**MATERIAL FOR THE TASK:**

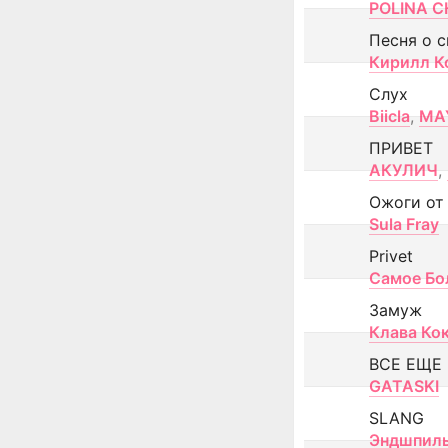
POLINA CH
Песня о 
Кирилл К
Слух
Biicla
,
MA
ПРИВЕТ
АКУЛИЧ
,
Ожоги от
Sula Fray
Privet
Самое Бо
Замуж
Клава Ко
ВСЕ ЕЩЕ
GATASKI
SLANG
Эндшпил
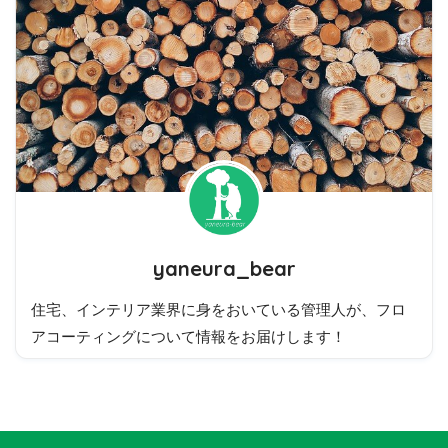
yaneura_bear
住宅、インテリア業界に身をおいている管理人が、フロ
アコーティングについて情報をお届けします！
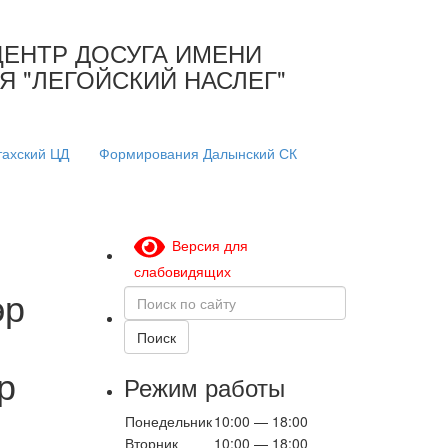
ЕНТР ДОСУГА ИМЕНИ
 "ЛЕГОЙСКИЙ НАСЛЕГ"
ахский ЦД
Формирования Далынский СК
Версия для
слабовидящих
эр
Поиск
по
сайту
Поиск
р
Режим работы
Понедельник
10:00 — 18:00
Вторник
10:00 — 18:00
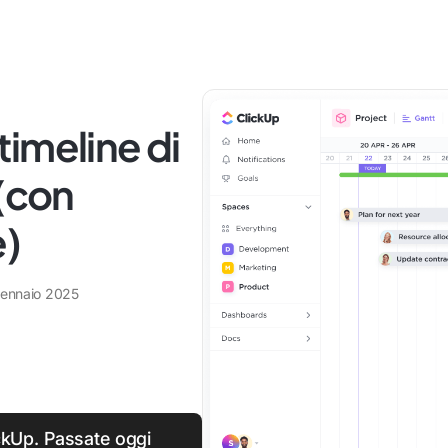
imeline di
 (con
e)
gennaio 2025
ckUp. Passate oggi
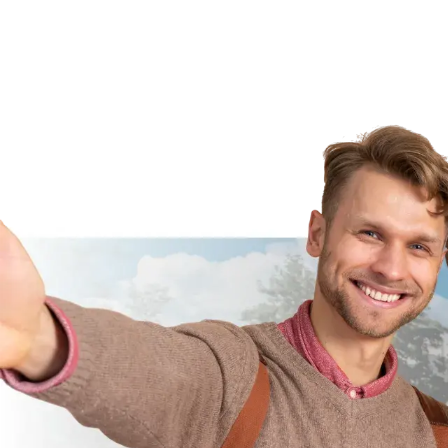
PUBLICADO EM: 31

**WHAT TO PRODUCE:** Word-for-word output of every record is needed, with images omitted.

**SOLUTION TO THIS TASK:**
POLINA CH
Песня о 
Кирилл К
Слух
Biicla
,
MA
ПРИВЕТ
АКУЛИЧ
,
Ожоги от
Sula Fray
Privet
Самое Бо
Замуж
Клава Ко
ВСЕ ЕЩЕ
GATASKI
SLANG
Эндшпил
yaneura_bear
住宅、インテリア業界に身をおいている管理人が、フロ
アコーティングについて情報をお届けします！
ЕНТР ДОСУГА ИМЕНИ
 "ЛЕГОЙСКИЙ НАСЛЕГ"
ахский ЦД
Формирования Далынский СК
Версия для
слабовидящих
эр
Поиск
по
сайту
Поиск
р
Режим работы
Понедельник
10:00 — 18:00
Вторник
10:00 — 18:00
imeline di
 (con
e)
gennaio 2025
ckUp. Passate oggi
PUBLICADO EM: 31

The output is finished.